4 of 367 comments (clear)

  1. Re:Open Source Software As Well by bay43270 · · Score: 3, Informative

    This would create a huge barrier to entry for the entire software industry. Joe Blow could no longer write software 'just cause the world needed it'. If you aren't hiding behind a corporate shield, you simply couldn't write software.

    IMHO, even as buggy as Microsoft's software is, they are the best suited to defend themselves. In a liable industry, they might stand the best chance of surviving.

  2. Re:Open source and liability by Anonymous Coward · · Score: 1, Informative

    More imporantly, you've not paid for open source software. There is no contract, and therefore no obligation on the developer's part to fix anything that is wrong with it.

    It is like somebody giving out free basketballs. If the free basketballs were made with defects, you have no basis for forcing the giver to fix your basketball. They have incurred no legal duty to you.
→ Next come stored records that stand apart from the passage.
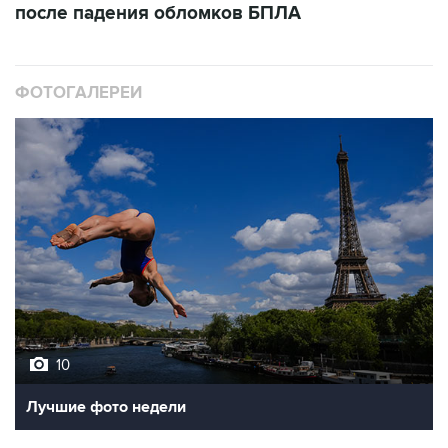
после падения обломков БПЛА
ФОТОГАЛЕРЕИ
10
Лучшие фото недели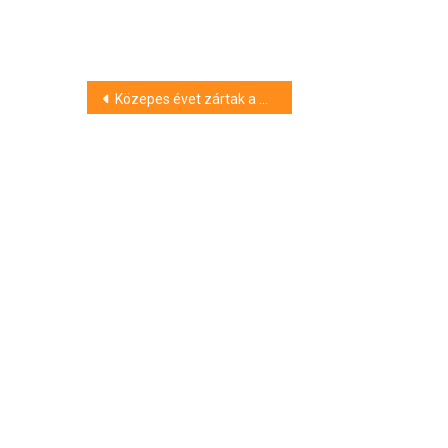
Bejegyzés
Közepes évet zártak a hazai dinnyetermelők
navigáció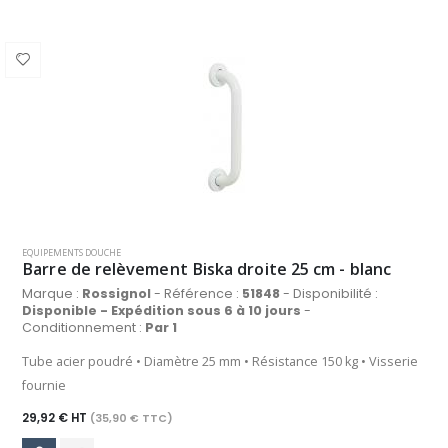
EQUIPEMENTS DOUCHE
Barre de relèvement Biska droite 25 cm - blanc
Marque :
Rossignol
- Référence :
51848
- Disponibilité :
Disponible - Expédition sous 6 à 10 jours
-
Conditionnement :
Par 1
Tube acier poudré • Diamètre 25 mm • Résistance 150 kg • Visserie
fournie
29,92 € HT
(35,90 € TTC)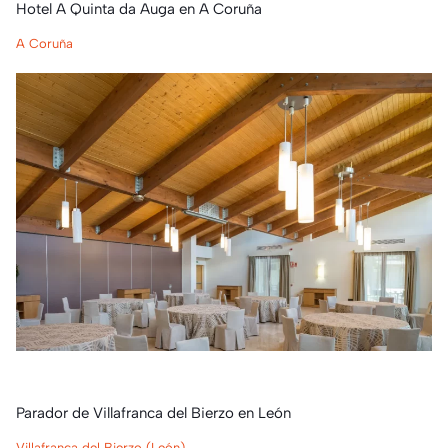
Hotel A Quinta da Auga en A Coruña
A Coruña
Parador de Villafranca del Bierzo en León
Villafranca del Bierzo (León)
There is no quid pro quo.

    OTOH, if you paid for the basketball at a sporting goods store, the store and the manufacturer are liable for any defects in the product.

    Scythe

  3. Re:Is good software possible? by Anonymous Coward · · Score: 1, Informative

    I agree with you about unreliable platforms making reliable software development difficult and have posted a response to a response illustrating problems with SAPI 5.0 (Microsoft speech API).

    However, what about API standards like POSIX? Well defined in terms of behavior, arguments, etc. Unlike shoddy libraries from certain companies, POSIX platforms are CERTIFIED to be correct and calls have return values defined for virtually any situation (as it should be). What excuses apply then? Sure, platforms are a factor, but what about when they are not???

  4. Re:Merchantability by WNight · · Score: 3, Informative

    Those products were sold, before you got to see the EULA. Thus what the EULA says is irrelevant.

    The only software that is licensed is that which is agreed to before any money is paid. If you call up Microsoft and ask for a site license, they can hand you a list of restrictions. If you walk into CompUSA and buy the software, you've bought it free and clear.

    (And are only bound by existing law. You can't copy it, but you also can't use it to bludgeon someone with, and not because of any restriction from the vendor.)